### INPUT DATA
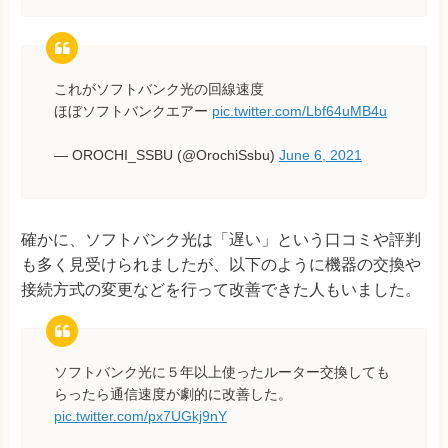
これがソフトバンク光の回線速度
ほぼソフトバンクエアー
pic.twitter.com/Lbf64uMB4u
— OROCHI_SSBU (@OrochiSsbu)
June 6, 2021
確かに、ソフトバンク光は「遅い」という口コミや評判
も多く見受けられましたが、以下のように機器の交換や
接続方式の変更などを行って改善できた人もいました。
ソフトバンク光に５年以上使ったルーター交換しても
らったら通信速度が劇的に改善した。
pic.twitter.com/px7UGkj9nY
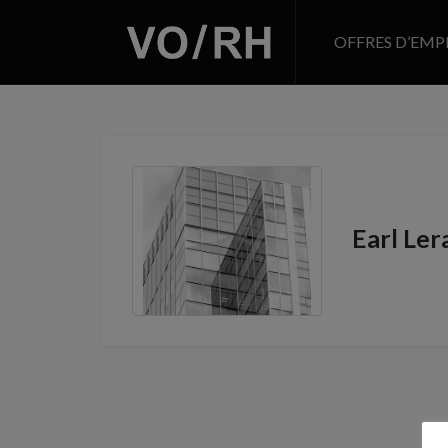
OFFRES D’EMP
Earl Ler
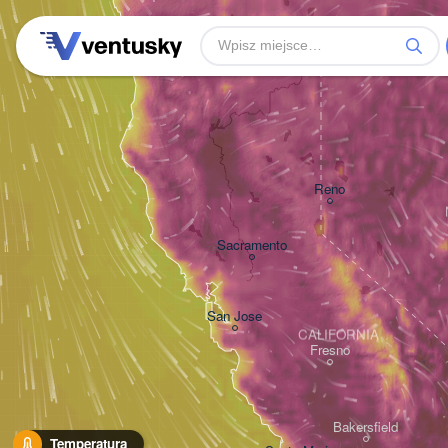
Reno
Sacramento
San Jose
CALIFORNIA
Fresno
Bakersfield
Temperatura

### WHAT NEEDS TO BE DONE
Return all lines in the data that include the word "twitter".

### RESPONSE TO THE EXERCISE
pic.twitter.com/Lbf64uMB4u
pic.twitter.com/px7UGkj9nY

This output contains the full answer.